**Directions**
Search the material below for the string "include" and extract each line that has it.

**Excerpted records**
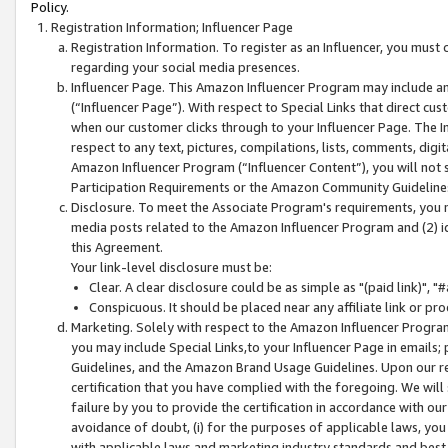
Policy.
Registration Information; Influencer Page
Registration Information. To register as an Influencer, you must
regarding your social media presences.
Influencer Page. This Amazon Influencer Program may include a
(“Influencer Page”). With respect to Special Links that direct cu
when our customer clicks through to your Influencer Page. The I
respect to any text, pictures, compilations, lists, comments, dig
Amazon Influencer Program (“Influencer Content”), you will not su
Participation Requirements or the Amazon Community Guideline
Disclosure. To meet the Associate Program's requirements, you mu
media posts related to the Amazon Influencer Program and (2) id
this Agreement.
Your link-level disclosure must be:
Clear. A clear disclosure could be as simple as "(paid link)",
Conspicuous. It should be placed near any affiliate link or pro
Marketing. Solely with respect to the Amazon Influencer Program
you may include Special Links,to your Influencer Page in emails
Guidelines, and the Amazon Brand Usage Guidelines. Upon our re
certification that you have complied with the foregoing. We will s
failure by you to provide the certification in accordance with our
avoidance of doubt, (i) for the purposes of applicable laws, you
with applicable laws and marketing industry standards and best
* * *
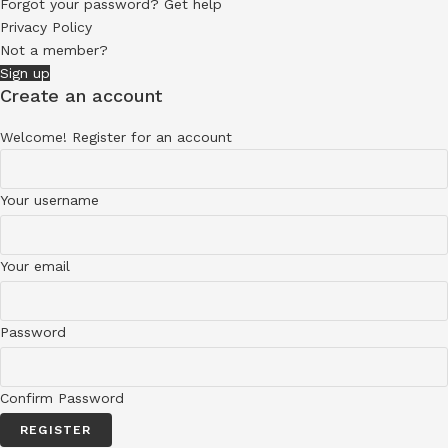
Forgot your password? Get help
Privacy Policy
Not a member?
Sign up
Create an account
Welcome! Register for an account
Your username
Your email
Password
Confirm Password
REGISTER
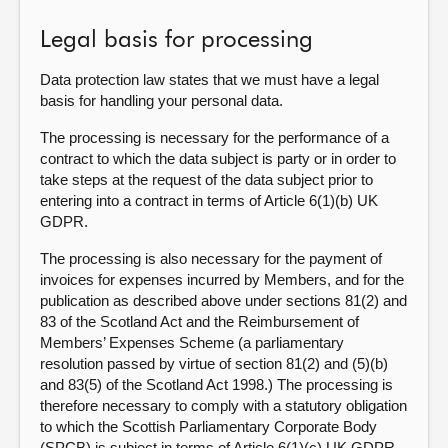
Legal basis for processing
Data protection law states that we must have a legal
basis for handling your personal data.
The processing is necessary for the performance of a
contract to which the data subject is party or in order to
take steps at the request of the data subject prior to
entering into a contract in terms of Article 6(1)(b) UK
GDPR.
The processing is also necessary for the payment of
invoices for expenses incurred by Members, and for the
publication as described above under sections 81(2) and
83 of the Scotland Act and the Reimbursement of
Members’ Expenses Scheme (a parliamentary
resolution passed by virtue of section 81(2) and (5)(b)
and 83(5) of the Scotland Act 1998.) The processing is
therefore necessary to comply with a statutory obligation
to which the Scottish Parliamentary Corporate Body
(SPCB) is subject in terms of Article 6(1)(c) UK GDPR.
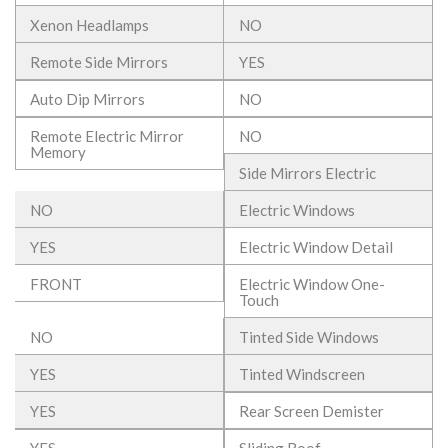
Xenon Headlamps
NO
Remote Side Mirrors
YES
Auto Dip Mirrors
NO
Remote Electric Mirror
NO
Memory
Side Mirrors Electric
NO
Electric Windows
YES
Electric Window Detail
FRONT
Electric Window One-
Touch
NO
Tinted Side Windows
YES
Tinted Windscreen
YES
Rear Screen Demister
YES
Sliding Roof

**Written answer**
Influencer Page. This Amazon Influencer Program may include a
you may include Special Links,to your Influencer Page in emails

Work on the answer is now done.